South Korea’s three electric-vehicle battery makers have become the local market’s top picks as their combined market capitalization nearly tripled in less than five months amid the coronavirus-caused economic slowdown.
Analysts say LG Chem Ltd., Samsung SDI Co. and SK Innovation Co. have now emerged as the country’s leading shares alongside chipmakers such as Samsung Electronics Co., driving the market out of a slump.
Shares of the three rechargeable battery makers have been hitting fresh record-highs in recent sessions on aggressive purchasing by investors on expectations for higher demand from automakers for use in electric vehicles once the global economy recovers from the COVID-19 lockdown.
SHARES AT RECORD HIGH
LG Chem, now the fifth-largest cap on the main Kospi market, rose for a sixth straight session on Thursday to close at an all-time high of 680,000 won.
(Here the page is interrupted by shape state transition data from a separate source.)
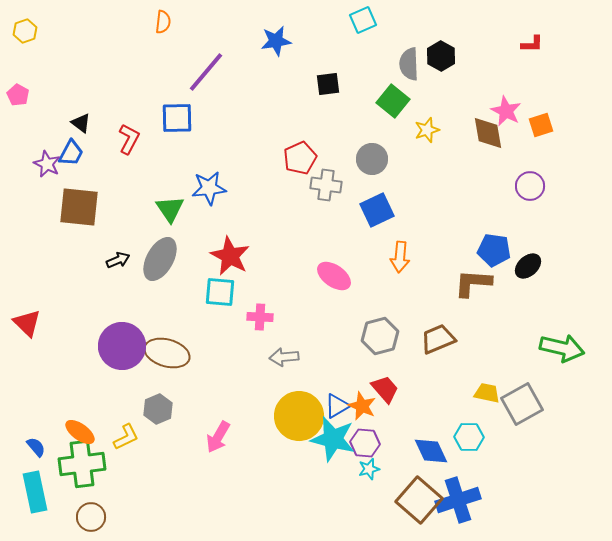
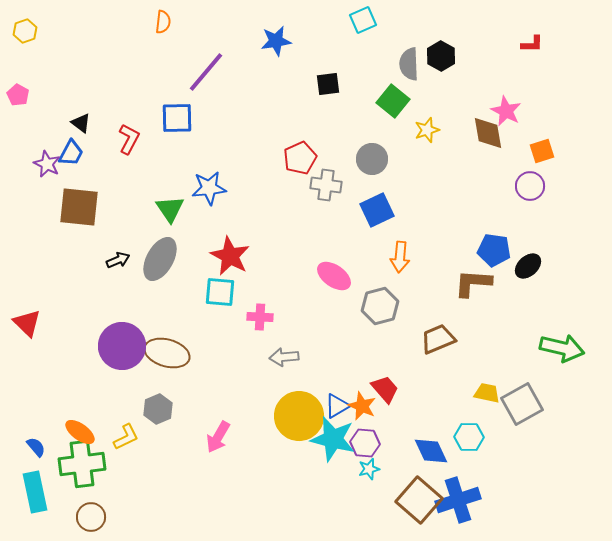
orange square at (541, 125): moved 1 px right, 26 px down
gray hexagon at (380, 336): moved 30 px up
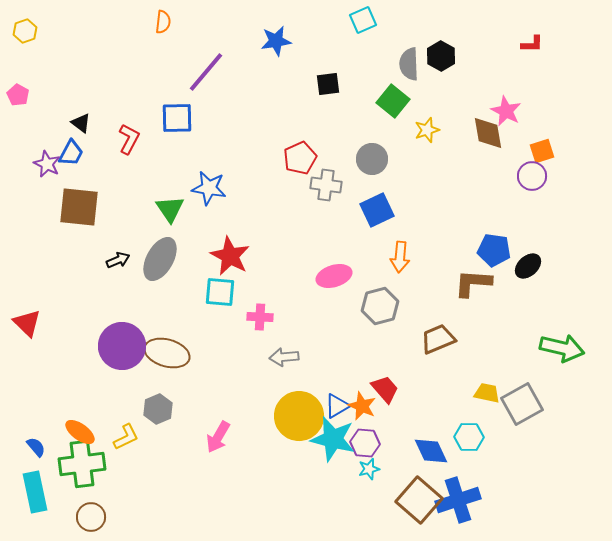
purple circle at (530, 186): moved 2 px right, 10 px up
blue star at (209, 188): rotated 16 degrees clockwise
pink ellipse at (334, 276): rotated 52 degrees counterclockwise
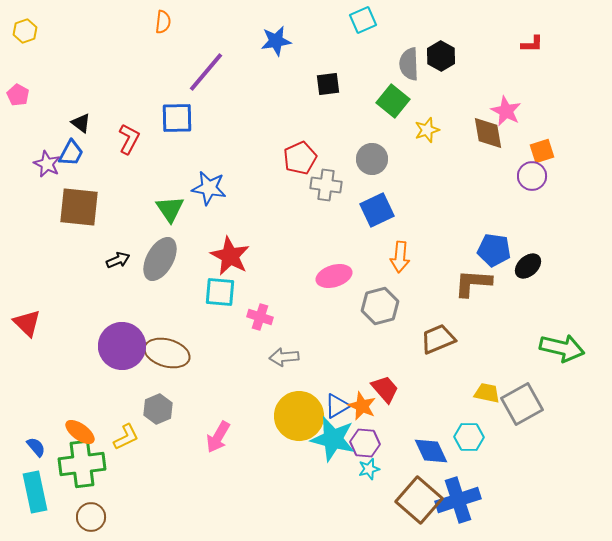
pink cross at (260, 317): rotated 15 degrees clockwise
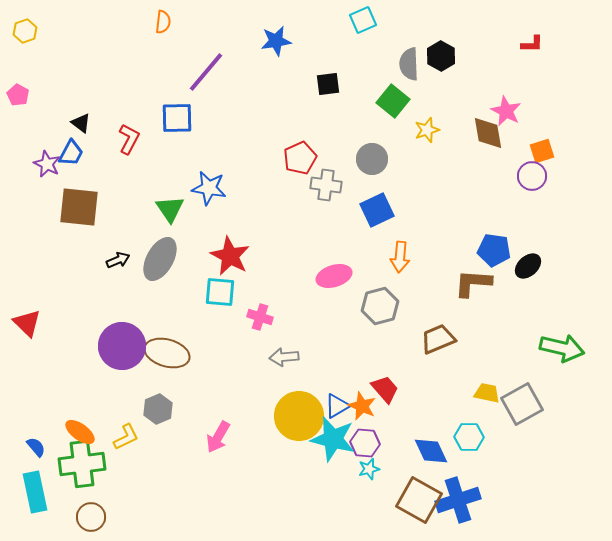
brown square at (419, 500): rotated 12 degrees counterclockwise
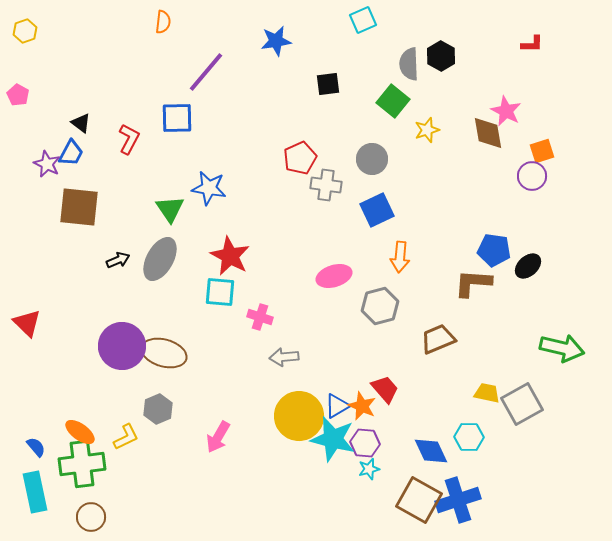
brown ellipse at (167, 353): moved 3 px left
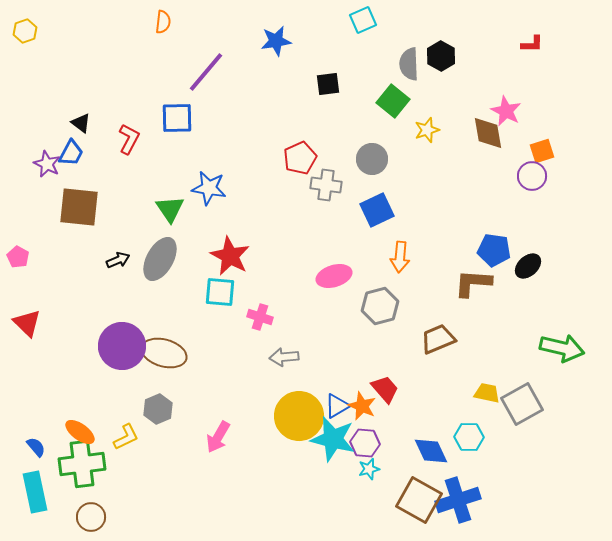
pink pentagon at (18, 95): moved 162 px down
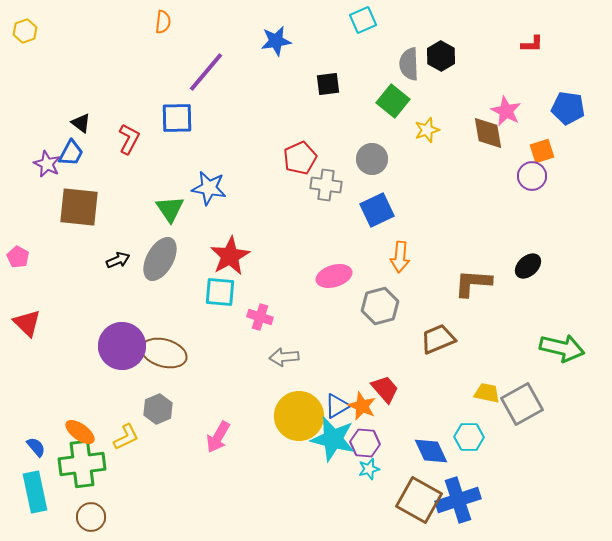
blue pentagon at (494, 250): moved 74 px right, 142 px up
red star at (230, 256): rotated 15 degrees clockwise
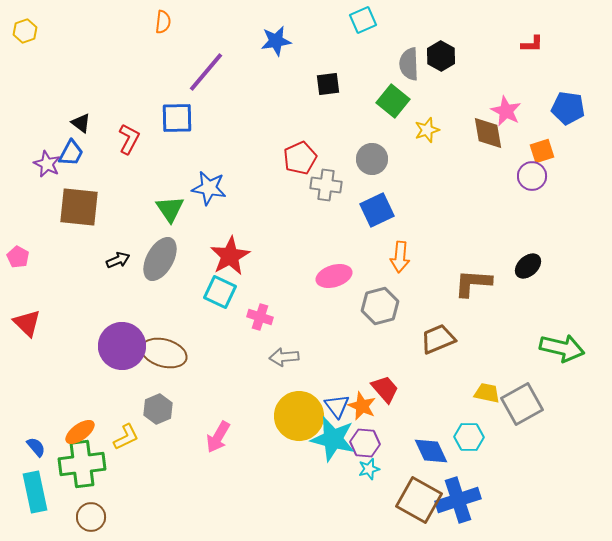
cyan square at (220, 292): rotated 20 degrees clockwise
blue triangle at (337, 406): rotated 36 degrees counterclockwise
orange ellipse at (80, 432): rotated 72 degrees counterclockwise
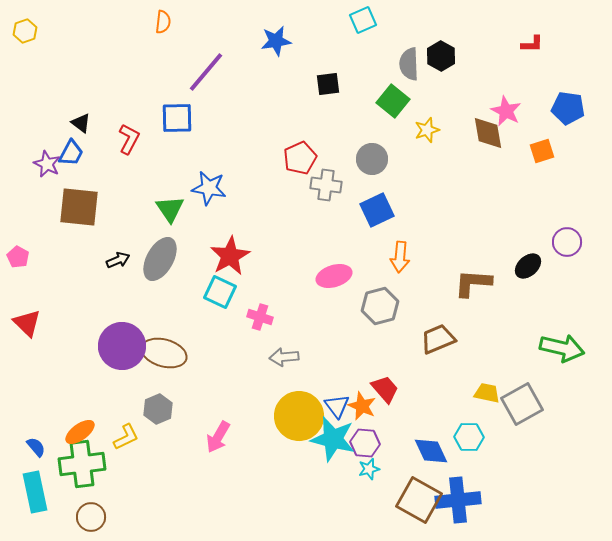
purple circle at (532, 176): moved 35 px right, 66 px down
blue cross at (458, 500): rotated 12 degrees clockwise
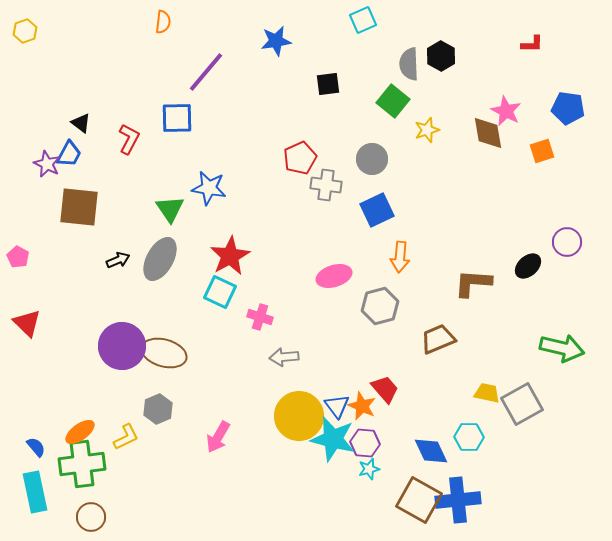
blue trapezoid at (71, 153): moved 2 px left, 1 px down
Samsung SDI ended up 0.3% at a record 469,5000 won, while SK Innovation finished 2.8% higher at 163,5000 won after rising as much as 20.5% the previous day. The EV battery trio helped push the Korean equities market to end at the highest level in nearly two years.
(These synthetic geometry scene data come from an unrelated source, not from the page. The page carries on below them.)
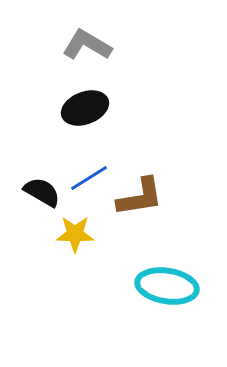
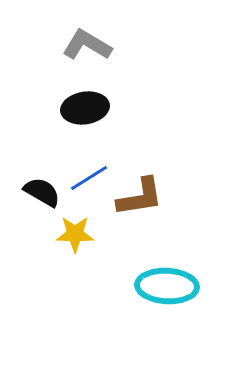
black ellipse: rotated 12 degrees clockwise
cyan ellipse: rotated 6 degrees counterclockwise
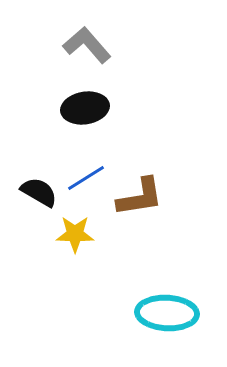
gray L-shape: rotated 18 degrees clockwise
blue line: moved 3 px left
black semicircle: moved 3 px left
cyan ellipse: moved 27 px down
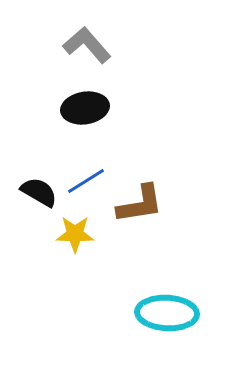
blue line: moved 3 px down
brown L-shape: moved 7 px down
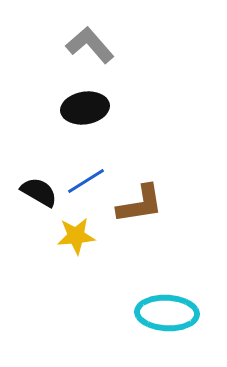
gray L-shape: moved 3 px right
yellow star: moved 1 px right, 2 px down; rotated 6 degrees counterclockwise
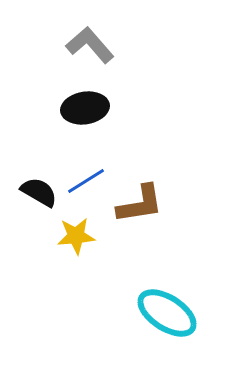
cyan ellipse: rotated 30 degrees clockwise
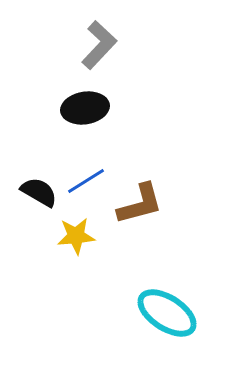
gray L-shape: moved 9 px right; rotated 84 degrees clockwise
brown L-shape: rotated 6 degrees counterclockwise
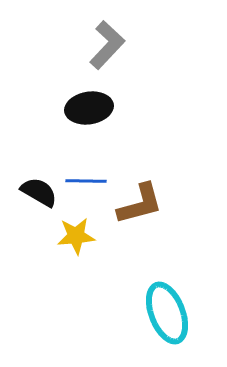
gray L-shape: moved 8 px right
black ellipse: moved 4 px right
blue line: rotated 33 degrees clockwise
cyan ellipse: rotated 36 degrees clockwise
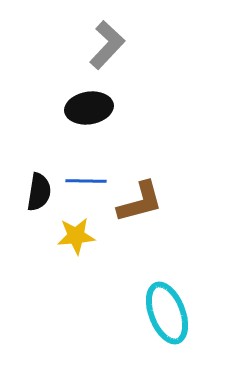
black semicircle: rotated 69 degrees clockwise
brown L-shape: moved 2 px up
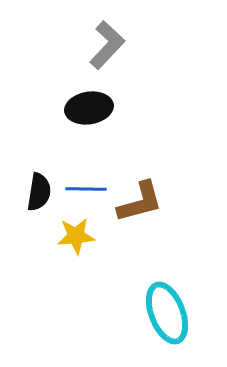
blue line: moved 8 px down
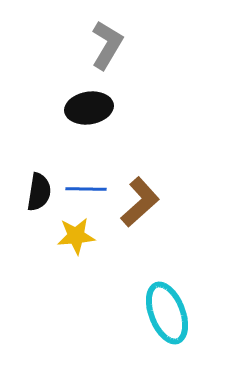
gray L-shape: rotated 12 degrees counterclockwise
brown L-shape: rotated 27 degrees counterclockwise
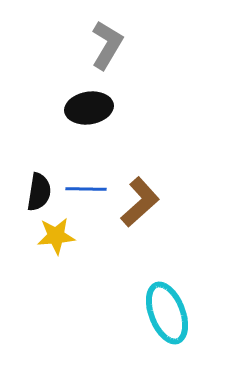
yellow star: moved 20 px left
The combined market capitalization of the three companies topped over 94 trillion won – nearly three times more than 34.12 trillion won on March 19, when the Kospi fell to the yearly low on fears of the coronavirus pandemic.
Their recent stellar performance has helped the Korean battery makers surpass in terms of market capitalization China’s Contemporary Amperex Technology Co. (CATL), a leading global EV battery maker, whose market value stood at 80 trillion won.
Given that the three Korean battery makers remain the darling of the market, their share-price gap with the Chinese company will likely widen further as CATL is under pressure following the Chinese government’s move to cut state subsidies.
“Up until last year, foreign investors doubted Korean EV battery makers’ growth potential. But the Korean firms are proving that they are the country’s growth stocks,” said Lee Chang-mok, head of research at NH Investment & Securities. “The Korean companies, which followed their Chinese rivals, are now leading them.”
The Korean companies are also expanding their influence in the global EV battery market.
LG Chem became the largest supplier of EV batteries in the first half, followed by China’s CATL. Samsung SDI and SK Innovation came in fourth and sixth place, respectively.
According to SNE Research, the combined market share of the three Korean companies more than doubled to 34.6% in the first half of the year, an impressive jump from last year’s 15.7%.
LG Chem, the chemical arm of LG Group, started its battery business in 1992 and supplies its battery cells to global EV makers such as Tesla, Volkswagen, GM and Hyundai Motor.
Analysts see a further upside potential for the Korean companies as LG has begun to make profit from its battery business from the second quarter and Samsung SDI and SK Innovation are also forecast to turn to profit in the coming quarters.
LG Chem posted an earnings surprise last week as its battery business swung to 155.5 billion won in operating profit in the second quarter.
Shares of LG’s two local rivals, Samsung SDI and SK Innovation, were under pressure as their EV battery business has yet to reach a break-even point; they have so far been focused on expanding their production capacities in preparation for a ‘battery chicken game’ in the future rather than generating profits.
“Samsung SDI is expected to turn to profit in the fourth quarter at the earliest, helped by improving operating margins from its mid-to-large size battery business,” said Koh Jung-woo, an analyst at NH Investment & Securities.
SK Innovation, basically an oil refining company and a latecomer to the EV battery market, is widely forecast to reach a break-even point in late 2021.
According to the latest public disclosure data, LG Chem’s battery business accounted for 31.8% of the company’s total revenue of 7.11 trillion won at the end of the first quarter. Foreign investors currently own 37.3% of the company.
Samsung SDI, which gets 75% of its revenue from its EV battery business, is 42.8% owned by foreigners.
Data show SK Innovation’s battery business accounted for a mere 3% of its total revenue at the end of March. The bulk of its revenue comes from the petroleum refining business. Foreign investors own 24.3% of the company.